▸ Task requirements
Search the records for the word "note". Copy every line where it appears.

=== Data for this exercise ===

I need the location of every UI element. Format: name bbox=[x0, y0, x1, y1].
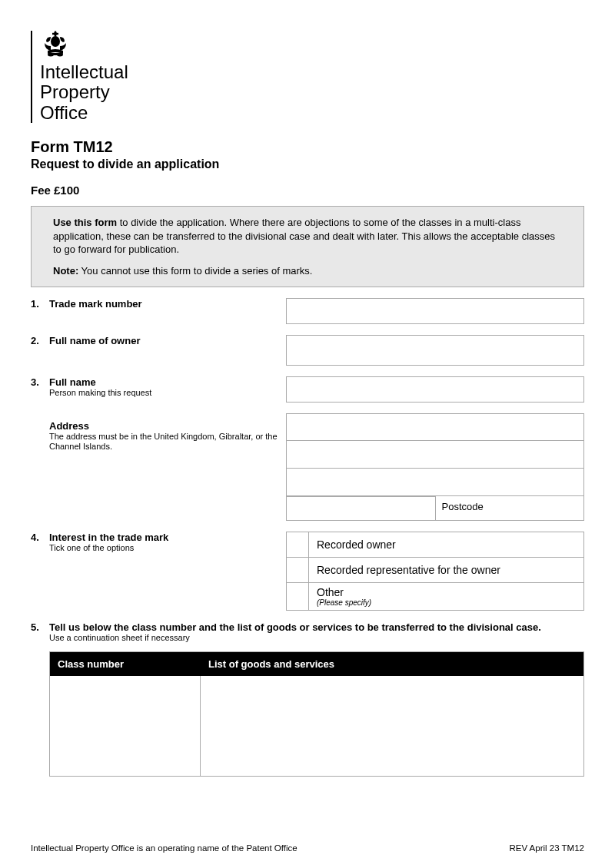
opt-other-text: Other bbox=[317, 586, 344, 598]
col-class-number: Class number bbox=[50, 652, 201, 676]
logo-divider bbox=[31, 31, 32, 123]
opt-recorded-owner-checkbox[interactable] bbox=[286, 532, 309, 558]
q2-label-col: Full name of owner bbox=[49, 335, 286, 366]
form-code: Form TM12 bbox=[31, 138, 584, 156]
q4-options: Recorded owner Recorded representative f… bbox=[286, 532, 584, 611]
goods-table: Class number List of goods and services bbox=[49, 651, 584, 777]
org-name: Intellectual Property Office bbox=[40, 62, 128, 123]
postcode-row: Postcode bbox=[286, 496, 584, 521]
page: Intellectual Property Office Form TM12 R… bbox=[0, 0, 615, 868]
org-line3: Office bbox=[40, 103, 128, 123]
instructions-use: Use this form to divide the application.… bbox=[53, 216, 562, 257]
opt-recorded-rep-checkbox[interactable] bbox=[286, 558, 309, 583]
q3-address-sub: The address must be in the United Kingdo… bbox=[49, 432, 278, 452]
q2-label: Full name of owner bbox=[49, 335, 278, 346]
org-line1: Intellectual bbox=[40, 62, 128, 82]
footer-right: REV April 23 TM12 bbox=[509, 843, 584, 853]
address-line3-input[interactable] bbox=[286, 469, 584, 496]
q4-row: 4. Interest in the trade mark Tick one o… bbox=[31, 532, 584, 611]
q1-input-col bbox=[286, 298, 584, 324]
q4-label: Interest in the trade mark bbox=[49, 532, 278, 543]
instructions-note: Note: You cannot use this form to divide… bbox=[53, 264, 562, 278]
opt-recorded-rep-label: Recorded representative for the owner bbox=[309, 558, 584, 583]
svg-rect-6 bbox=[52, 53, 58, 55]
q4-label-col: Interest in the trade mark Tick one of t… bbox=[49, 532, 286, 611]
q2-number: 2. bbox=[31, 335, 49, 366]
col-goods-list: List of goods and services bbox=[201, 652, 583, 676]
q5-sub: Use a continuation sheet if necessary bbox=[49, 633, 584, 643]
q3-row: 3. Full name Person making this request … bbox=[31, 376, 584, 521]
svg-rect-2 bbox=[52, 33, 58, 35]
note-text: You cannot use this form to divide a ser… bbox=[78, 265, 312, 277]
q2-row: 2. Full name of owner bbox=[31, 335, 584, 366]
requester-name-input[interactable] bbox=[286, 376, 584, 403]
goods-table-body bbox=[50, 676, 583, 776]
owner-name-input[interactable] bbox=[286, 335, 584, 366]
opt-other-checkbox[interactable] bbox=[286, 583, 309, 611]
org-line2: Property bbox=[40, 82, 128, 102]
logo-block: Intellectual Property Office bbox=[31, 31, 584, 123]
crown-crest-icon bbox=[40, 31, 128, 59]
q3-input-col: Postcode bbox=[286, 376, 584, 521]
q3-name-sub: Person making this request bbox=[49, 388, 278, 398]
logo-content: Intellectual Property Office bbox=[40, 31, 128, 123]
goods-table-header: Class number List of goods and services bbox=[50, 652, 583, 676]
note-intro: Note: bbox=[53, 265, 78, 277]
q3-address-label: Address bbox=[49, 420, 278, 432]
q5-row: 5. Tell us below the class number and th… bbox=[31, 621, 584, 643]
address-line1-input[interactable] bbox=[286, 413, 584, 441]
opt-other-sub: (Please specify) bbox=[317, 598, 576, 607]
q5-number: 5. bbox=[31, 621, 49, 643]
q4-number: 4. bbox=[31, 532, 49, 611]
q1-row: 1. Trade mark number bbox=[31, 298, 584, 324]
class-number-cell[interactable] bbox=[50, 676, 201, 776]
use-intro: Use this form bbox=[53, 217, 117, 228]
q3-number: 3. bbox=[31, 376, 49, 521]
q3-label-col: Full name Person making this request Add… bbox=[49, 376, 286, 521]
q1-number: 1. bbox=[31, 298, 49, 324]
q4-sub: Tick one of the options bbox=[49, 543, 278, 553]
q3-address-labels: Address The address must be in the Unite… bbox=[49, 420, 278, 452]
q2-input-col bbox=[286, 335, 584, 366]
opt-recorded-owner-label: Recorded owner bbox=[309, 532, 584, 558]
page-footer: Intellectual Property Office is an opera… bbox=[31, 843, 584, 853]
instructions-box: Use this form to divide the application.… bbox=[31, 206, 584, 287]
q3-name-label: Full name bbox=[49, 376, 278, 388]
opt-recorded-rep: Recorded representative for the owner bbox=[286, 558, 584, 583]
q5-label: Tell us below the class number and the l… bbox=[49, 621, 584, 633]
footer-left: Intellectual Property Office is an opera… bbox=[31, 843, 298, 853]
trade-mark-number-input[interactable] bbox=[286, 298, 584, 324]
goods-list-cell[interactable] bbox=[201, 676, 583, 776]
opt-other-label: Other (Please specify) bbox=[309, 583, 584, 611]
opt-other: Other (Please specify) bbox=[286, 583, 584, 611]
svg-point-3 bbox=[51, 36, 60, 47]
form-title: Request to divide an application bbox=[31, 157, 584, 171]
postcode-input[interactable]: Postcode bbox=[436, 496, 585, 521]
q5-content: Tell us below the class number and the l… bbox=[49, 621, 584, 643]
address-line4-input[interactable] bbox=[286, 496, 436, 521]
postcode-label: Postcode bbox=[442, 501, 484, 512]
opt-recorded-owner: Recorded owner bbox=[286, 532, 584, 558]
q1-label: Trade mark number bbox=[49, 298, 278, 310]
address-fields: Postcode bbox=[286, 413, 584, 521]
q1-label-col: Trade mark number bbox=[49, 298, 286, 324]
address-line2-input[interactable] bbox=[286, 441, 584, 469]
form-fee: Fee £100 bbox=[31, 184, 584, 197]
use-text: to divide the application. Where there a… bbox=[53, 217, 555, 255]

===

▸ Answer below
instructions-note: Note: You cannot use this form to divide… bbox=[53, 264, 562, 278]
note-text: You cannot use this form to divide a ser… bbox=[78, 265, 312, 277]
note-intro: Note: bbox=[53, 265, 78, 277]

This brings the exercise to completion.